[Provided entries Boundary: Start]

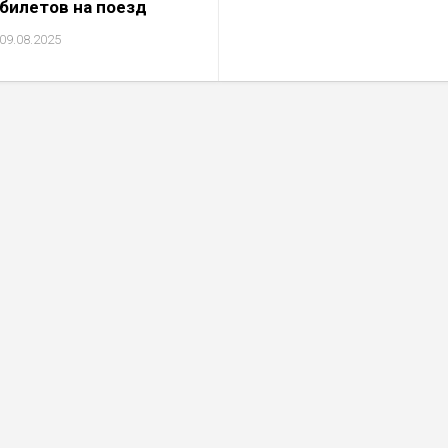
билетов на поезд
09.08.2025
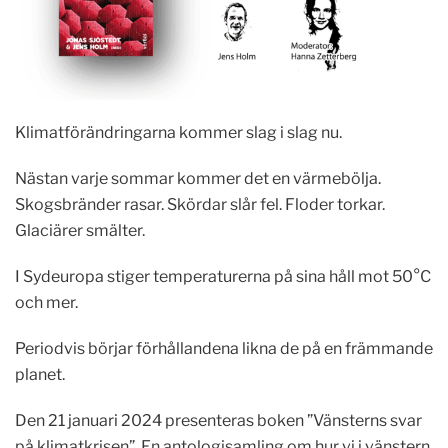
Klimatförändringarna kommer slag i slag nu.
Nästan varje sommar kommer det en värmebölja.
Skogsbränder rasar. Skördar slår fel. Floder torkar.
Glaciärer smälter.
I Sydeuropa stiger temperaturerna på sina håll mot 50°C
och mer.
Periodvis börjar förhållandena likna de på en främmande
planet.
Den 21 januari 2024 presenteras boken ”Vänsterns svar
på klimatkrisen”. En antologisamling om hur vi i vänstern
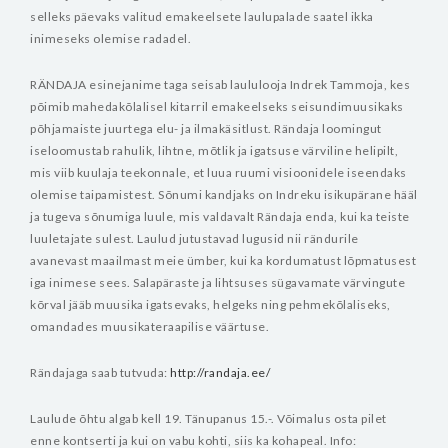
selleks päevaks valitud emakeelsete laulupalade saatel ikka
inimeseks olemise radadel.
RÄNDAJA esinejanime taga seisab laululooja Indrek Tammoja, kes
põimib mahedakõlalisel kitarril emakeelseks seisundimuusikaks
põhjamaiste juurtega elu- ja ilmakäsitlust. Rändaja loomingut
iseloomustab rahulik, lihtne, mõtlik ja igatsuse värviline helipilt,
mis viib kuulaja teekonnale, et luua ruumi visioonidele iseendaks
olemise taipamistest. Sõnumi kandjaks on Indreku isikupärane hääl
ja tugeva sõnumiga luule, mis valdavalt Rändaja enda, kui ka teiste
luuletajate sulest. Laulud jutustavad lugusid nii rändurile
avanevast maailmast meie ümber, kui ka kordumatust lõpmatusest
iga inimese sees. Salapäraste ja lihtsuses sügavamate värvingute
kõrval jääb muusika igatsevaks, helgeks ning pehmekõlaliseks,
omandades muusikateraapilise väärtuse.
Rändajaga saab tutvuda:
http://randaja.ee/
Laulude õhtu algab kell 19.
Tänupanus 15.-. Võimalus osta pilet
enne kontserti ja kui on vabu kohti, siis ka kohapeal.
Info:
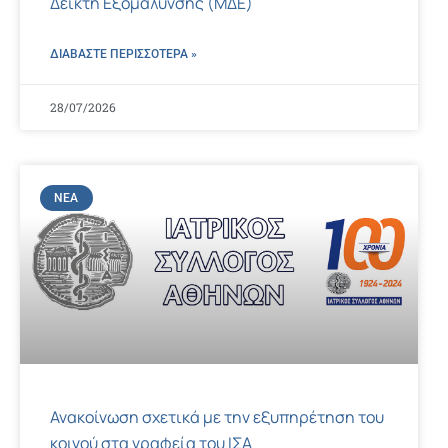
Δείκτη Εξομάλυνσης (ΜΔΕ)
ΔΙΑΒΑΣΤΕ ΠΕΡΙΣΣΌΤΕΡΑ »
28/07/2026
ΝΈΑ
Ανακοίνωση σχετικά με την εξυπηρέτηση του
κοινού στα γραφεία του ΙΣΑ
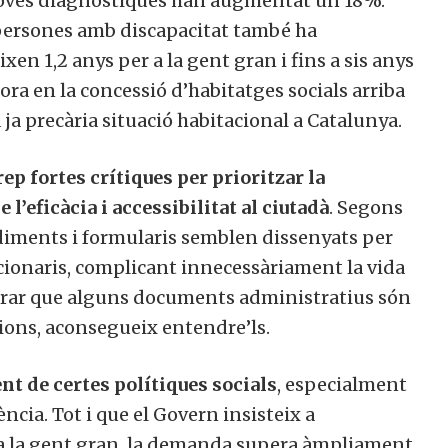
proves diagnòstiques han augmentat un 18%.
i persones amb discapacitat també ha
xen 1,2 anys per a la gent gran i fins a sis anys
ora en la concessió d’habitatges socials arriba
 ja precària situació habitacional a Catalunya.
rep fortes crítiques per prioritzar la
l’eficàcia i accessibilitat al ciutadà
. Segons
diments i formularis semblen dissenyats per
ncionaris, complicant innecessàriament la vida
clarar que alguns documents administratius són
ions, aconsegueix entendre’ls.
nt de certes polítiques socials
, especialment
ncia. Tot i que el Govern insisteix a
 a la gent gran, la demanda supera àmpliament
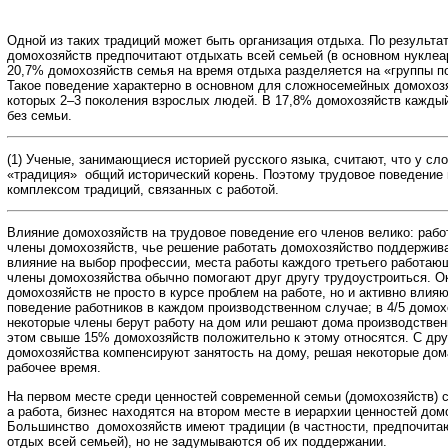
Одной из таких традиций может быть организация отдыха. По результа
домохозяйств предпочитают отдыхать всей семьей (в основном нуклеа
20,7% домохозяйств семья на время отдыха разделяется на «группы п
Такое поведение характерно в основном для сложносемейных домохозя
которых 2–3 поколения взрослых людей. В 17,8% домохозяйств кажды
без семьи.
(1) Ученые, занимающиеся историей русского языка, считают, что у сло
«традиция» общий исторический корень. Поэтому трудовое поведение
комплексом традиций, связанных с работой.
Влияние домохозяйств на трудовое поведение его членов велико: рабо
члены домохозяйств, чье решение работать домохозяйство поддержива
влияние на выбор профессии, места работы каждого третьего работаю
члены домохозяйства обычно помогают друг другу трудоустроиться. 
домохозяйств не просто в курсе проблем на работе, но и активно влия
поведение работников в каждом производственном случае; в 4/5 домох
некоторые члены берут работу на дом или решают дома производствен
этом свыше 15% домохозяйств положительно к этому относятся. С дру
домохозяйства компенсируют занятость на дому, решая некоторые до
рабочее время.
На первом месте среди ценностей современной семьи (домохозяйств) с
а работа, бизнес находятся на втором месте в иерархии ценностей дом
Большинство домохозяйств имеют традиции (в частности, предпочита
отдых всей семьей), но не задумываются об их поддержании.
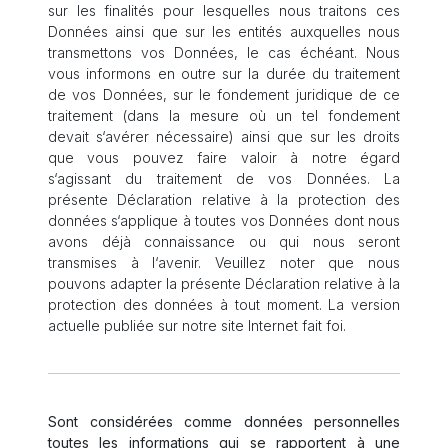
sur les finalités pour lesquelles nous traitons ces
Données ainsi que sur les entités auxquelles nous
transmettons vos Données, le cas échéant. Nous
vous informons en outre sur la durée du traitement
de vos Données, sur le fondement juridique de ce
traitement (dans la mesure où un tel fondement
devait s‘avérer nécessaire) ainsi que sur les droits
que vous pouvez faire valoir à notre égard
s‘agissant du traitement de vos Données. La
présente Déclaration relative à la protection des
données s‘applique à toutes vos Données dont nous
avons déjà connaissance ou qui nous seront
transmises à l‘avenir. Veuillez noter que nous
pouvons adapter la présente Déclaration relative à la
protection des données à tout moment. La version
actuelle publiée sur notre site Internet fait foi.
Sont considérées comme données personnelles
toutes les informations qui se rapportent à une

[Provided entries Boundary: End]

Exercise objective:
Each line above should be set down exactly as written, with pictures excluded.

Solution for this task:
билетов на поезд
09.08.2025
Klimatförändringarna kommer slag i slag nu.
Nästan varje sommar kommer det en värmebölja.
Skogsbränder rasar. Skördar slår fel. Floder torkar.
Glaciärer smälter.
I Sydeuropa stiger temperaturerna på sina håll mot 50°C
och mer.
Periodvis börjar förhållandena likna de på en främmande
planet.
Den 21 januari 2024 presenteras boken ”Vänsterns svar
på klimatkrisen”. En antologisamling om hur vi i vänstern
selleks päevaks valitud emakeelsete laulupalade saatel ikka
inimeseks olemise radadel.
RÄNDAJA esinejanime taga seisab laululooja Indrek Tammoja, kes
põimib mahedakõlalisel kitarril emakeelseks seisundimuusikaks
põhjamaiste juurtega elu- ja ilmakäsitlust. Rändaja loomingut
iseloomustab rahulik, lihtne, mõtlik ja igatsuse värviline helipilt,
mis viib kuulaja teekonnale, et luua ruumi visioonidele iseendaks
olemise taipamistest. Sõnumi kandjaks on Indreku isikupärane hääl
ja tugeva sõnumiga luule, mis valdavalt Rändaja enda, kui ka teiste
luuletajate sulest. Laulud jutustavad lugusid nii rändurile
avanevast maailmast meie ümber, kui ka kordumatust lõpmatusest
iga inimese sees. Salapäraste ja lihtsuses sügavamate värvingute
kõrval jääb muusika igatsevaks, helgeks ning pehmekõlaliseks,
omandades muusikateraapilise väärtuse.
Rändajaga saab tutvuda:
http://randaja.ee/
Laulude õhtu algab kell 19.
Tänupanus 15.-. Võimalus osta pilet
enne kontserti ja kui on vabu kohti, siis ka kohapeal.
Info:
Δείκτη Εξομάλυνσης (ΜΔΕ)
ΔΙΑΒΑΣΤΕ ΠΕΡΙΣΣΌΤΕΡΑ »
28/07/2026
ΝΈΑ
Ανακοίνωση σχετικά με την εξυπηρέτηση του
κοινού στα γραφεία του ΙΣΑ
proves diagnòstiques han augmentat un 18%.
i persones amb discapacitat també ha
xen 1,2 anys per a la gent gran i fins a sis anys
ora en la concessió d’habitatges socials arriba
 ja precària situació habitacional a Catalunya.
rep fortes crítiques per prioritzar la
l’eficàcia i accessibilitat al ciutadà
. Segons
diments i formularis semblen dissenyats per
ncionaris, complicant innecessàriament la vida
clarar que alguns documents administratius són
ions, aconsegueix entendre’ls.
nt de certes polítiques socials
, especialment
ncia. Tot i que el Govern insisteix a
 a la gent gran, la demanda supera àmpliament
Одной из таких традиций может быть организация отдыха. По результа
домохозяйств предпочитают отдыхать всей семьей (в основном нуклеа
20,7% домохозяйств семья на время отдыха разделяется на «группы п
Такое поведение характерно в основном для сложносемейных домохозя
которых 2–3 поколения взрослых людей. В 17,8% домохозяйств кажды
без семьи.
(1) Ученые, занимающиеся историей русского языка, считают, что у сло
«традиция» общий исторический корень. Поэтому трудовое поведение
комплексом традиций, связанных с работой.
Влияние домохозяйств на трудовое поведение его членов велико: рабо
члены домохозяйств, чье решение работать домохозяйство поддержива
влияние на выбор профессии, места работы каждого третьего работаю
члены домохозяйства обычно помогают друг другу трудоустроиться. 
домохозяйств не просто в курсе проблем на работе, но и активно влия
поведение работников в каждом производственном случае; в 4/5 домох
некоторые члены берут работу на дом или решают дома производствен
этом свыше 15% домохозяйств положительно к этому относятся. С дру
домохозяйства компенсируют занятость на дому, решая некоторые до
рабочее время.
На первом месте среди ценностей современной семьи (домохозяйств) с
а работа, бизнес находятся на втором месте в иерархии ценностей дом
Большинство домохозяйств имеют традиции (в частности, предпочита
отдых всей семьей), но не задумываются об их поддержании.
sur les finalités pour lesquelles nous traitons ces
Données ainsi que sur les entités auxquelles nous
transmettons vos Données, le cas échéant. Nous
vous informons en outre sur la durée du traitement
de vos Données, sur le fondement juridique de ce
traitement (dans la mesure où un tel fondement
devait s‘avérer nécessaire) ainsi que sur les droits
que vous pouvez faire valoir à notre égard
s‘agissant du traitement de vos Données. La
présente Déclaration relative à la protection des
données s‘applique à toutes vos Données dont nous
avons déjà connaissance ou qui nous seront
transmises à l‘avenir. Veuillez noter que nous
pouvons adapter la présente Déclaration relative à la
protection des données à tout moment. La version
actuelle publiée sur notre site Internet fait foi.
Sont considérées comme données personnelles
toutes les informations qui se rapportent à une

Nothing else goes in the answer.